A few years ago, I fell into a real Burial fixation. I started listening to everything — Untrue and the self-titled Burial. But when I got to Tunes 2011–2019, something changed. That compilation… it’s probably one of my favorite things I’ve ever heard. Not an album, not a playlist — more like a 2.5-hour transmission from another place. A collection of songs I’ll be dreaming about forever. Songs I want to hear in clubs, in restaurants, in films, at 3am, in the rain. I don’t even DJ, but I think about what it would feel like to drop a Burial track in a set. It’s that powerful — it makes you want to become someone else just to share it.

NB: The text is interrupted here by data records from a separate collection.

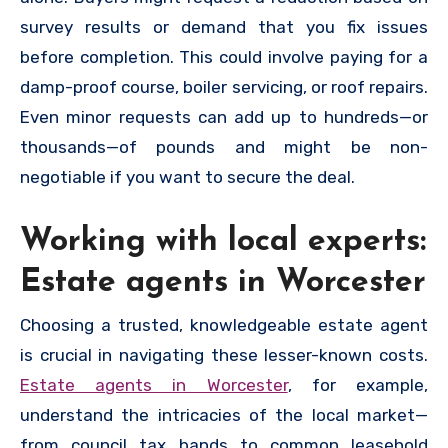
survey results or demand that you fix issues
before completion. This could involve paying for a
damp-proof course, boiler servicing, or roof repairs.
Even minor requests can add up to hundreds—or
thousands—of pounds and might be non-
negotiable if you want to secure the deal.
Working with local experts:
Estate agents in Worcester
Choosing a trusted, knowledgeable estate agent
is crucial in navigating these lesser-known costs.
Estate agents in Worcester
, for example,
understand the intricacies of the local market—
from council tax bands to common leasehold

And yet, the man behind it all — William Bevan — barely exists in public. No live shows. Barely any photos. No interviews since 2012. When I found out he once sent an entire film soundtrack through PS5 chat, I knew: this is exactly the kind of artist I’m drawn to. Invisible, obsessive, mythic. His music isn’t just something I hear — it stares back at me. Like the abyss. Like a dream I didn’t know I had until it ended. Anonymity in the age of oversharing feels radical. His rare interviews read like diary entries from another dimension. In the 2012 Wire transcript — one of the only unedited interviews he’s ever given — you can hear him struggling to explain what his music even is. He doesn’t make tracks for the club, he says. He makes them for people walking home alone. For headphones. For when you’re feeling a bit lost. That tells you everything.

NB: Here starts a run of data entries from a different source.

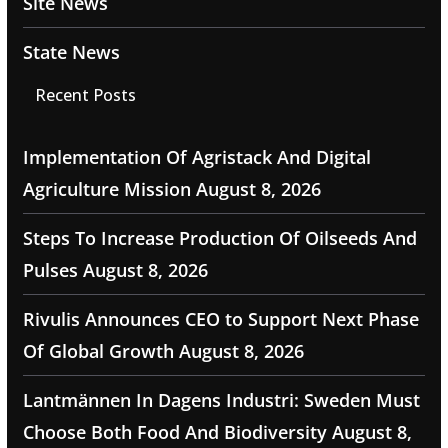
Site News
State News
Recent Posts
Implementation Of Agristack And Digital
Agriculture Mission
August 8, 2026
Steps To Increase Production Of Oilseeds And
Pulses
August 8, 2026
Rivulis Announces CEO to Support Next Phase
Of Global Growth
August 8, 2026
Lantmännen In Dagens Industri: Sweden Must
Choose Both Food And Biodiversity
August 8,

What stands out in that 2012 interview is not just his vulnerability, but how un-media-trained he is. He stammers, he drifts, he apologizes. There’s no branding in sight. He talks about ghostly female vocals like they’re remnants of someone he loved and lost. He says he makes tracks hoping “someone who’s having a sh*t time might find something in it.” That might be the most honest artist statement of the 2010s. It frames Tunes 2011–2019 not as an album but as a shelter — a psychic underground for soft boys, quiet girls, anxious minds, anyone who ever cried on public transit. And the way it’s sequenced — you can feel the care in how each track bleeds into the next — turns it into something more than a decade’s worth of singles. The order becomes a kind of drift, a long walk through different weather systems, sometimes clear, sometimes choking with fog. This is what makes Burial’s legacy weirdly spiritual. He’s not an icon. He’s a presence. His music is religious not because it worships anything, but because it creates space — space to feel, to unravel, to grieve gently, to remember people we’ve never met but somehow miss. Tunes doesn’t announce itself with a grand concept; it just… unfolds. You press play, and let the songs find you. And when they do, they arrive like echoes of your own inner monologue, filtered through crackle and hiss. Messy, but beautiful. Broken, but reverent. Music for the margins.
And then, as if summoned, he returns. No alert. Just two tracks: Comafields / Imaginary Fields. When I pressed play on “Comafields,” I felt that chest tremor again — the city at 3 AM, rain-soaked, throbbing with memory. It opens with mournful tumbling synths, vinyl crackle, the fragile echo of a voice: “You put your arms around me,” drenched in reverb like weary angels proffering relief . It’s elegiac, haunted, a lullaby from another plane. The intro of Comafields reads like ambient tragedy morphing into grace.